Problem statement:
Every entry needs to be repeated exactly, with nothing left out.
╭─ Provided material
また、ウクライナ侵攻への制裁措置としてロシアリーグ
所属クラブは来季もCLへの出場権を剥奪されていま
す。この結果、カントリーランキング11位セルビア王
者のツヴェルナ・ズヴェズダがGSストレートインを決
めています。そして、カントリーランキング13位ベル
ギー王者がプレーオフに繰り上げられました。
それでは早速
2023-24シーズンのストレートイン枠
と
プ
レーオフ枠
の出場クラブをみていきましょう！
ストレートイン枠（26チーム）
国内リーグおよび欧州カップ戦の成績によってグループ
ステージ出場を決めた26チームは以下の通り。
╰─
The completed task:
また、ウクライナ侵攻への制裁措置としてロシアリーグ
所属クラブは来季もCLへの出場権を剥奪されていま
す。この結果、カントリーランキング11位セルビア王
者のツヴェルナ・ズヴェズダがGSストレートインを決
めています。そして、カントリーランキング13位ベル
ギー王者がプレーオフに繰り上げられました。
それでは早速
2023-24シーズンのストレートイン枠
と
プ
レーオフ枠
の出場クラブをみていきましょう！
ストレートイン枠（26チーム）
国内リーグおよび欧州カップ戦の成績によってグループ
ステージ出場を決めた26チームは以下の通り。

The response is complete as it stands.